We are living in dangerous times. After centuries of imperial
colonization we have now the new form of colonization in the Free
Market with its amoral guiding principle of making money with money.
The
Free Market has become a gambling casino run by the big corporations
and fortunate sons. We must reflect on what has happened to our
world in the last twenty years of corporate globalization. The
ideology of the Free Market is a theoretical absurdity as the gap
between the rich and the poor has been widening along with greater
violence, wars and the erosion of our democracies.

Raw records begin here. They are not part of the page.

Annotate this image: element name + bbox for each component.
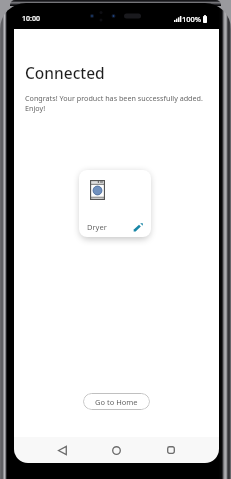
button[interactable]: Dryer <box>79 170 151 237</box>
staticText: Go to Home <box>95 397 138 407</box>
staticText: Dryer <box>87 222 107 232</box>
button[interactable]: Go to Home <box>83 393 150 410</box>
staticText: 10:00 <box>22 14 40 24</box>
button[interactable]: Recents <box>160 439 182 461</box>
staticText: 100% <box>182 14 202 24</box>
button[interactable]: Home <box>105 439 127 461</box>
button[interactable]: Back <box>51 439 73 461</box>
staticText: Connected <box>25 62 105 83</box>
staticText: Congrats! Your product has been successf… <box>25 93 215 113</box>
button[interactable]: Edit <box>133 221 143 231</box>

The freeing of capital markets has turned our financial markets
to a gambling casino. It was just yesterday that we commented that
95% of the six trillion dollars moving around the world every day is
just an economic bubble with no supportive real wealth. Our Free
Market is full of economic bubbles ready to explode as we experience
the current burst of the Argentina's bubble. Our Free Market is a
Big Bubble and our big corporations and fortunate sons are defending
this Big Bubble with their media propaganda, their wars against
terrorism along with a further erosion of our democracies.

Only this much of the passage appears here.